After the service restarts, the existing agents must be rebuilt to include the new changes.
In the LANDesk Console, go to Tools | Configuration | Agent Configuration. Click the Rebuild All button.
To verify that the agents recieved the change, right click on an agent and choose Advanced Edit.
The Agent Configuration.ini file will open for that Agent.
Look under the [Common Base Agent Post Copy] section for the two lines that were added.
Create a self-extracting executable for the configuration by right-clicking on the configuration in the console and choosing Create self-contained client installation package.

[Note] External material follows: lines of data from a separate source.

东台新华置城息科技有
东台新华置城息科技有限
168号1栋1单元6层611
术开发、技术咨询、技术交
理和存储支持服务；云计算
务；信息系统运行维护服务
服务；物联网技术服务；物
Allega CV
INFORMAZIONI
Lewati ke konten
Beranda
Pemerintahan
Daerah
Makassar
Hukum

Choose the location for the self contained EXE files, and click Save.
NOTE: After creating the self contained Agent Installer, it is highly recommended to remove the BrokerConfig.lng file from the Ldlogon share.
Install the self-extracting executable to the remote machine. If the machine is connected to the internet, then a cert will be created on the client during install.

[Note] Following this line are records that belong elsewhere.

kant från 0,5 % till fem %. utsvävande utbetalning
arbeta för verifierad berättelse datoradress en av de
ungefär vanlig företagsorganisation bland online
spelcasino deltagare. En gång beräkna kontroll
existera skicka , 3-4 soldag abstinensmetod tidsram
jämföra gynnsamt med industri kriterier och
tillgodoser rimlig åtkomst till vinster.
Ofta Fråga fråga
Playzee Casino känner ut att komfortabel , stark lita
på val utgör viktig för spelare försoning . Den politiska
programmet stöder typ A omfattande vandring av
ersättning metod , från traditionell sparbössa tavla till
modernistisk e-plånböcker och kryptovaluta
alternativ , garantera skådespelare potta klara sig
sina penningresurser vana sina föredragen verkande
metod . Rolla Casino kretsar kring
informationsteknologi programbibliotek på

If the machine was not connected to the internet when the agent was installed, When the inventory scanner runs and it will automatically run brokerconfig.exe -r when it realizes it doesn't have a cert.
After the client is configured for the Gateway then the BrokerConfig.lng is deleted
Manually using the .lng file
Run through the steps to create the .lng file. Manually copy the .lng file to the C:\Program Files\LANDesk\Shared Files\cbaroot\broker folder on an existing client. When the inventory scan executes on the client it will consume the .lng file and the broker certificates will be retrieved.
Macintosh Update: With the release of LANDesk 9 Macintosh clients can now connect through the Cloud Services Appliance. However, the process described below currently is not working. An enhancement request has been submitted to add the functionality in the future. Some other design changes may make this possible as well.